__Assignment__: Write out each record in full and exactly as given. Skip any pictures.

__Given information__:
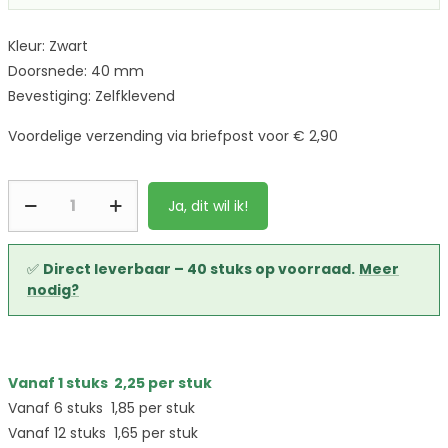
Kleur: Zwart
Doorsnede: 40 mm
Bevestiging: Zelfklevend
Voordelige verzending via briefpost voor € 2,90
Ja, dit wil ik!
✅
Direct leverbaar – 40 stuks op voorraad.
Meer
nodig?
Vanaf 1 stuks
2,25
per stuk
Vanaf 6 stuks
1,85
per stuk
Vanaf 12 stuks
1,65
per stuk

__Solution to this task__:
Kleur: Zwart
Doorsnede: 40 mm
Bevestiging: Zelfklevend
Voordelige verzending via briefpost voor € 2,90
Ja, dit wil ik!
✅
Direct leverbaar – 40 stuks op voorraad.
Meer
nodig?
Vanaf 1 stuks
2,25
per stuk
Vanaf 6 stuks
1,85
per stuk
Vanaf 12 stuks
1,65
per stuk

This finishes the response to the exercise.